10.1016/j.surg.2016.09.044

Scopus ID

2-s2.0-85008429707 (requires institutional sign-in at Scopus site)   36 Citations

Abstract

BACKGROUND: Parathyroidectomy offers the only cure for primary hyperparathyroidism, but today only 50% of primary hyperparathyroidism patients are referred for operation, in large part, because the condition is widely under-recognized. The diagnosis of primary hyperparathyroidism can be especially challenging with mild biochemical indices. Machine learning is a collection of methods in which computers build predictive algorithms based on labeled examples. With the aim of facilitating diagnosis, we tested the ability of machine learning to distinguish primary hyperparathyroidism from normal physiology using clinical and laboratory data.

METHODS: This retrospective cohort study used a labeled training set and 10-fold cross-validation to evaluate accuracy of the algorithm. Measures of accuracy included area under the receiver operating characteristic curve, precision (sensitivity), and positive and negative predictive value. Several different algorithms and ensembles of algorithms were tested using the Weka platform. Among 11,830 patients managed operatively at 3 high-volume endocrine surgery programs from March 2001 to August 2013, 6,777 underwent parathyroidectomy for confirmed primary hyperparathyroidism, and 5,053 control patients without primary hyperparathyroidism underwent thyroidectomy. Test-set accuracies for machine learning models were determined using 10-fold cross-validation. Age, sex, and serum levels of preoperative calcium, phosphate, parathyroid hormone, vitamin D, and creatinine were defined as potential predictors of primary hyperparathyroidism. Mild primary hyperparathyroidism was defined as primary hyperparathyroidism with normal preoperative calcium or parathyroid hormone levels.

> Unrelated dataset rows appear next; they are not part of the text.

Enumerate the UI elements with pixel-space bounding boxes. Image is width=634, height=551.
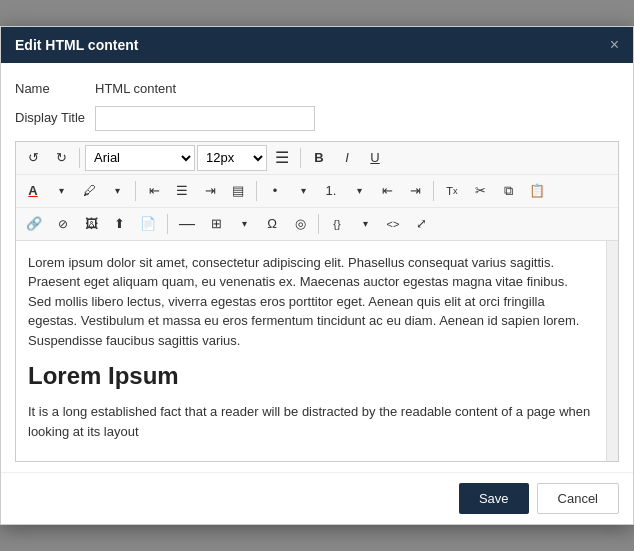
num-dropdown[interactable]: ▾ [346,178,372,204]
align-left-button[interactable]: ⇤ [141,178,167,204]
underline-button[interactable]: U [362,145,388,171]
editor-paragraph-2: It is a long established fact that a rea… [28,402,594,441]
link-button[interactable]: 🔗 [20,211,48,237]
editor-container: ↺ ↻ Arial Times New Roman Courier Georgi… [15,141,619,463]
modal-title: Edit HTML content [15,37,138,53]
remove-format-button[interactable]: Tx [439,178,465,204]
toolbar-row-2: A ▾ 🖊 ▾ ⇤ ☰ ⇥ ▤ • ▾ 1. ▾ ⇤ ⇥ [16,175,618,208]
toolbar: ↺ ↻ Arial Times New Roman Courier Georgi… [16,142,618,241]
hr-button[interactable]: — [173,211,201,237]
target-button[interactable]: ◎ [287,211,313,237]
file-button[interactable]: 📄 [134,211,162,237]
bullet-dropdown[interactable]: ▾ [290,178,316,204]
highlight-dropdown[interactable]: ▾ [104,178,130,204]
close-button[interactable]: × [610,37,619,53]
paste-button[interactable]: 📋 [523,178,551,204]
divider-7 [318,214,319,234]
save-button[interactable]: Save [459,483,529,514]
toolbar-row-3: 🔗 ⊘ 🖼 ⬆ 📄 — ⊞ ▾ Ω ◎ {} ▾ <> ⤢ [16,208,618,240]
font-color-button[interactable]: A [20,178,46,204]
scrollbar[interactable] [606,241,618,462]
outdent-button[interactable]: ⇤ [374,178,400,204]
display-title-input[interactable] [95,106,315,131]
copy-button[interactable]: ⧉ [495,178,521,204]
align-right-button[interactable]: ⇥ [197,178,223,204]
editor-heading: Lorem Ipsum [28,358,594,394]
source-button[interactable]: <> [380,211,406,237]
modal-footer: Save Cancel [1,472,633,524]
editor-outer: Lorem ipsum dolor sit amet, consectetur … [16,241,618,462]
italic-button[interactable]: I [334,145,360,171]
fullscreen-button[interactable]: ⤢ [408,211,434,237]
line-spacing-button[interactable]: ☰ [269,145,295,171]
num-list-button[interactable]: 1. [318,178,344,204]
font-select[interactable]: Arial Times New Roman Courier Georgia Ve… [85,145,195,171]
name-label: Name [15,77,95,96]
divider-4 [256,181,257,201]
upload-button[interactable]: ⬆ [106,211,132,237]
bold-button[interactable]: B [306,145,332,171]
image-button[interactable]: 🖼 [78,211,104,237]
indent-button[interactable]: ⇥ [402,178,428,204]
font-color-dropdown[interactable]: ▾ [48,178,74,204]
name-field-row: Name HTML content [15,77,619,96]
highlight-button[interactable]: 🖊 [76,178,102,204]
editor-content[interactable]: Lorem ipsum dolor sit amet, consectetur … [16,241,606,462]
display-title-label: Display Title [15,106,95,125]
display-title-field-row: Display Title [15,106,619,131]
special-char-button[interactable]: Ω [259,211,285,237]
table-button[interactable]: ⊞ [203,211,229,237]
divider-1 [79,148,80,168]
unlink-button[interactable]: ⊘ [50,211,76,237]
divider-2 [300,148,301,168]
bullet-list-button[interactable]: • [262,178,288,204]
cancel-button[interactable]: Cancel [537,483,619,514]
table-dropdown[interactable]: ▾ [231,211,257,237]
modal-header: Edit HTML content × [1,27,633,63]
size-select[interactable]: 8px 10px 12px 14px 16px 18px 24px 36px [197,145,267,171]
name-value: HTML content [95,77,176,96]
divider-5 [433,181,434,201]
toolbar-row-1: ↺ ↻ Arial Times New Roman Courier Georgi… [16,142,618,175]
align-center-button[interactable]: ☰ [169,178,195,204]
edit-html-modal: Edit HTML content × Name HTML content Di… [0,26,634,526]
redo-button[interactable]: ↻ [48,145,74,171]
cut-button[interactable]: ✂ [467,178,493,204]
modal-body: Name HTML content Display Title ↺ ↻ Aria… [1,63,633,473]
template-dropdown[interactable]: ▾ [352,211,378,237]
editor-paragraph-1: Lorem ipsum dolor sit amet, consectetur … [28,253,594,351]
divider-3 [135,181,136,201]
align-justify-button[interactable]: ▤ [225,178,251,204]
divider-6 [167,214,168,234]
undo-button[interactable]: ↺ [20,145,46,171]
template-button[interactable]: {} [324,211,350,237]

RESULTS: After testing a variety of machine learning algorithms, Bayesian network models proved most accurate, classifying correctly 95.2% of all primary hyperparathyroidism patients (area under receiver operating characteristic = 0.989). Omitting parathyroid hormone from the model did not decrease the accuracy significantly (area under receiver operating characteristic = 0.985). In mild disease cases, however, the Bayesian network model classified correctly 71.1% of patients with normal calcium and 92.1% with normal parathyroid hormone levels preoperatively. Bayesian networking and AdaBoost improved the accuracy of all parathyroid hormone patients to 97.2% cases (area under receiver operating characteristic = 0.994), and 91.9% of primary hyperparathyroidism patients with mild disease. This was significantly improved relative to Bayesian networking alone (P < .0001).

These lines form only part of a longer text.